Seinem Gesichtsausdruck nach zu urteilen, glaubte er mir immer noch nicht. „Und?"

„Und wir wissen ja beide, dass er schon länger keine Dates hatte. Und da dieses Mädchen, das wirklich unglaublich süß ist," hoffentlich übertrieb ich es nicht, „und Interesse an ihm hat, dachte ich, dass er vielleicht naja, mal wieder sein Leben leben sollte." Nachdem ich meinen Satz beendet hatte, stierte ich vorsichtig zu Markus Gesicht. Seine Stirn war in viele Falten geworfen und ich dachte schon, dass er mir wieder eine Abfuhr erteilte, da glätteten sich die Falten und er nickte.

„Das hört sich plausibel an" Erleichtert lehnte ich mich in meinem Stuhl zurück. „Und du denkst wirklich, dass sie die Richtige für ihn ist?"

Nein. „Natürlich. Er lässt sich nur nicht wirklich auf sie ein."
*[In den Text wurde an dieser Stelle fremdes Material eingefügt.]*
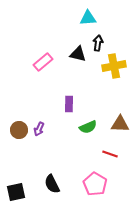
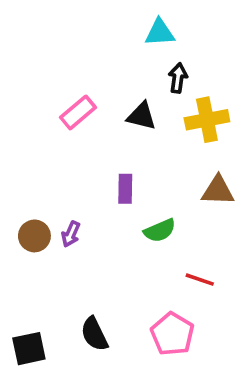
black triangle: (78, 54) -> (142, 116), moved
brown triangle: (120, 124) -> (218, 191), moved

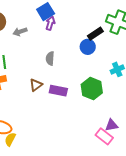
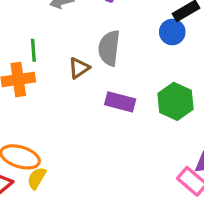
gray semicircle: (50, 58) -> (109, 48), size x1.5
brown triangle: (36, 85) -> (79, 68), moved

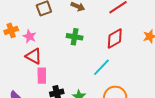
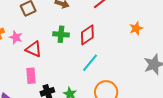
red diamond: (115, 38) -> (87, 35), moved
red triangle: (34, 56) -> (34, 49), moved

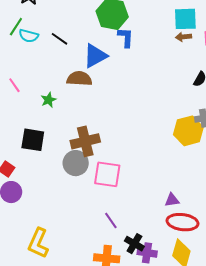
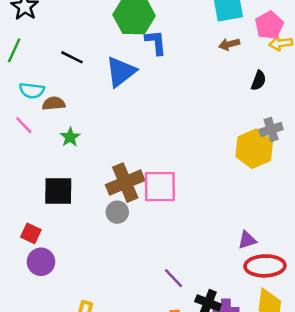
cyan semicircle: (29, 36) -> (32, 90), moved
brown arrow: (183, 37) -> (229, 44), moved
brown semicircle: (79, 79) -> (54, 103), moved, size x0.7
gray circle: (76, 163) -> (117, 212), size x0.7
pink square: (107, 174) -> (160, 187), moved

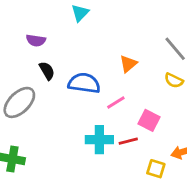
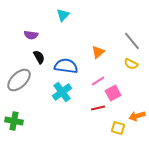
pink line: (116, 102) -> (98, 81), moved
pink square: (149, 120) -> (113, 93), turned 35
cyan cross: (99, 140) -> (62, 92), moved, turned -36

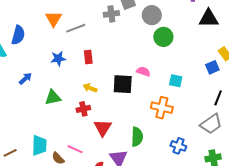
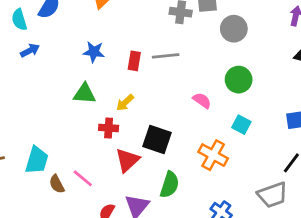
gray line: (76, 28) -> (166, 56), moved
green circle: (163, 37) -> (239, 80), moved
blue arrow: (25, 79) -> (30, 50), moved
black square: (123, 84) -> (157, 140), moved
yellow arrow: (90, 88) -> (125, 103), turned -80
green triangle: (53, 97) -> (85, 94), moved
Wieder nickte er. „Seit dem Vorfall hat er sich wirklich zurückgezogen." Seit dem Vorfall? Neugierig musterte ich Markus. Doch der ging nicht weiter darauf ein. „Dann hatte Niklas doch Recht und ich hatte mir die Funken zwischen euch nur eingebildet." Niklas hatte das zu ihm gesagt? Ich spürte wie sich mein Magen zusammen zog. Verdammt, ich musste mich zusammen reißen und meine Aussage weiter durch ziehen.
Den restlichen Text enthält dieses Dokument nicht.